En España llama la atención el flujo incesante de sudamericanos, sobre todo ecuatorianos, dominicanos, peruanos y ahora colombianos –acaso por otros motivos, como el del creciente tráfico de estupefacientes–. El fenómeno se explica porque para ellos resulta más accesible cruzar el océano y no la inmensidad del territorio continental considerando además los severos obstáculos que encuentran a su paso. Los mexicanos no son un problema migratorio en Europa porque, desde luego, la vecindad con la mayor potencia de todos los tiempos es una especie de aspiradora de ilegales a quienes se deslumbra con los escenarios consumistas, aun cuando se les mantiene en la clandestinidad para ahorrarse buena parte de sus salarios –mucho menores a los de los estadounidenses que realizan las mismas tareas–, en un contaminado ciclo productivo: luego las mercancías, abaratadas, desplazarán a las de México que no pueden competir en igualdad de condiciones sobre todo en costos y precios finales.

La emigración “ilegal” suele ser un buen negocio para los contratantes protegidos por el sector público. La avaricia y la hipocresía se unen.

El reto.- Me preguntan si en México no hay grupos xenófobos que reaviven la hoguera nefasta del fascismo. Y no los hay si nos concentramos en los llamados “skinheads” como distintivos de la intolerancia acelerada por el agobio del terror permanente. En cambio no puede negarse que confrontamos una permanente discriminación como efecto de la profunda división de clases. El desdén hacia las etnias indígenas y los marginados es tan frecuente que ha pasado a ser rutinario, no sólo un tópico sino, sobre todo, la expresión palpable de las grandes simulaciones nacionales.

Son pocos, poquísimos, quienes cuentan con servicio doméstico y son capaces, por ejemplo, de invitar a sus empleados a compartir con ellos la mesa, incluso a comer lo mismo. Bastaría hacer un profundo acto de contrición para corroborar nuestro aserto muy a pesar de los decantados preceptos cristianos que dicen respetar la mayor parte de los mexicanos. La realidad es bien distinta a cuanto se expresa sobre el entramado de las justificaciones.

Del malinchismo que recoge una malhadada sumisión a los foráneos, al chovinismo que exalta los nacionalismos exacerbados no hay más que una delgada línea. Y ésta se rompe a cada rato para mostrar el rostro intolerante de una comunidad cuya pluralidad acaso es fruto de los prejuicios y no tanto de la idiosincrasia regional. Observemos esta perspectiva para, siquiera, no caer en la falacia de negar nuestros propios pecados a la vista de los de los demás.

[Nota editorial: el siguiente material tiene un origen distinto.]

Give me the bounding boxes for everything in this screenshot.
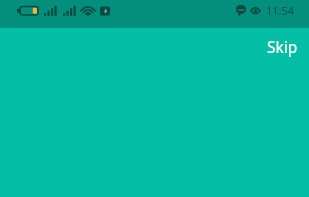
- button[interactable]: Skip: [249, 28, 309, 67]
- other: Visibility: [250, 6, 261, 15]
- other: Wi-Fi: [81, 5, 95, 16]
- staticText: Skip: [267, 36, 298, 57]
- staticText: 11:54: [266, 3, 295, 18]
- other: Silent mode: [100, 6, 110, 16]
- other: Messages: [236, 5, 246, 16]
- other: Mobile signal strength: [44, 5, 59, 16]
- other: Mobile signal strength: [63, 5, 78, 16]
- other: Battery: [17, 5, 38, 16]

La anécdota.- En Mérida, la de Yucatán, se da un singular fenómeno que exalta la división clasista. La urbe está, de hecho, dividida en dos: en el sur se agolpan quienes viven en el linde de la pobreza o más debajo de éste; y en el norte, en cambio, surgen los fraccionamientos de lujo con todas las comodidades imaginables y una peculiar fruición por lo ostentoso.

Alguna vez, con motivo del aniversario 450 de la fundación de la llamada ciudad blanca, me permití sugerir, en un espacio compartido con valiosos intelectuales yucatecos incluyendo al extinto Carlos Castillo Peraza y al periodista Eduardo Huchim, compilador del texto –“Mérida, Ayer y Hoy”, Grupo Corme, 1992–, que existía una especie de frontera a lo largo de la calle 47 que marca el final del bello Paseo de Montejo. (Por cierto, que sepamos sólo aquí se honra a los conquistadores, los Montejo, como fuentes del mestizaje). Los ricos no pasan la línea imaginaria de la pobreza salvo cuando deben acudir al centro para realizar alguna gestión; y los pobres sólo se animan a pasarla durante los fines de semana cuando los de altos ingresos se van a las playas.